The biggest project that I undertook during my time as software lead on team 3374 was the development code to run a swerve drive robot (an omnidirectional drive train in which all wheels are independently steered and driven). As a part of this project, we also worked to integrate systems for localization on an FRC field, create paths and trajectories for the swerve drive to follow, develop and test advanced driver control schemes, and integrate AprilTag identification into our preexisting vision systems.
Swerve Pico was a modification of our 2022 Competition robot as a test bed for our newly built and programmed swerve drive. This allowed us to adapt Pico's targeting systems developed for the 2022 season to be compatible with Swerve which laid the groundwork for later path-following algorithms that we would use both on our Swerve chassis and our 2023 competition robot. We debuted Swerve Pico at the 2022 Kendrick Castillo Memorial Tournament in Denver CO.

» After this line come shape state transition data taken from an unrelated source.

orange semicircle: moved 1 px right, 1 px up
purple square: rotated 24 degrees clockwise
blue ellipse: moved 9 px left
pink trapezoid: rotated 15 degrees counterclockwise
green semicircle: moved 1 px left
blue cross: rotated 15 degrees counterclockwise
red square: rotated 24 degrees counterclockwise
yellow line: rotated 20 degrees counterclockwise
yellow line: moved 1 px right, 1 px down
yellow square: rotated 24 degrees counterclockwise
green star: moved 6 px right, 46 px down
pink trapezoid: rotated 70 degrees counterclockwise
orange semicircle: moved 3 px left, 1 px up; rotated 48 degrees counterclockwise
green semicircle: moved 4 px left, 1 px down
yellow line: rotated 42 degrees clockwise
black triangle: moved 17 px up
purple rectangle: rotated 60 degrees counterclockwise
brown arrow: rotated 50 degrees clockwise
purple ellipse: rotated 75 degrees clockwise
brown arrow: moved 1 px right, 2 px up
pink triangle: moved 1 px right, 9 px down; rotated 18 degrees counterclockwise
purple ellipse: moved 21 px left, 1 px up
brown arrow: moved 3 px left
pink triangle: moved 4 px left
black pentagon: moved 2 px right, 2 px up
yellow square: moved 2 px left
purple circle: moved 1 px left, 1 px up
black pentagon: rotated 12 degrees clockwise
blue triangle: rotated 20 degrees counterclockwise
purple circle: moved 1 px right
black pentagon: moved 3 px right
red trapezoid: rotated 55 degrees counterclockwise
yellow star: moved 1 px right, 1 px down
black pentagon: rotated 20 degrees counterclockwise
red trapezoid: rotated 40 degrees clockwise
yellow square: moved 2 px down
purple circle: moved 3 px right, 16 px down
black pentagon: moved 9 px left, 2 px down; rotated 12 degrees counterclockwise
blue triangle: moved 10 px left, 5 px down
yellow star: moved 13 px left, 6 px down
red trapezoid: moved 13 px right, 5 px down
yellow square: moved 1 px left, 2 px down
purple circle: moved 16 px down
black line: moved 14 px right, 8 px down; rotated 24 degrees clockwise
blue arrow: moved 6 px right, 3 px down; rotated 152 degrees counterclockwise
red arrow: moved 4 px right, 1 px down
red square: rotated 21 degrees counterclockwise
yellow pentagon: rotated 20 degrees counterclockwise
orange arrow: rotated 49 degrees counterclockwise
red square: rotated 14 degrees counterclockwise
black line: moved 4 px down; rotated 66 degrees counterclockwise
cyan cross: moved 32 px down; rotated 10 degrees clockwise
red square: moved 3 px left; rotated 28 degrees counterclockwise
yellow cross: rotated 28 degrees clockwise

Yoshi was the robot that team 3374 designed for the 2023 FRC Season. During the 2023 season, I worked as the software team lead to completely revamp team 3374's code structure in order to implement more advanced automation, swerve path planning, and computer vision systems. Yoshi was also 3374's first competition robot that implemented a swerve drive and the ability to position control every element of the robot fully. Yoshi was the culmination of all of my work on team 3374, with an arm design based on the climbing mechanism and targeting system from Swerve Pico, A drivetrain, vision, control schemes, and localization based upon our swerve development.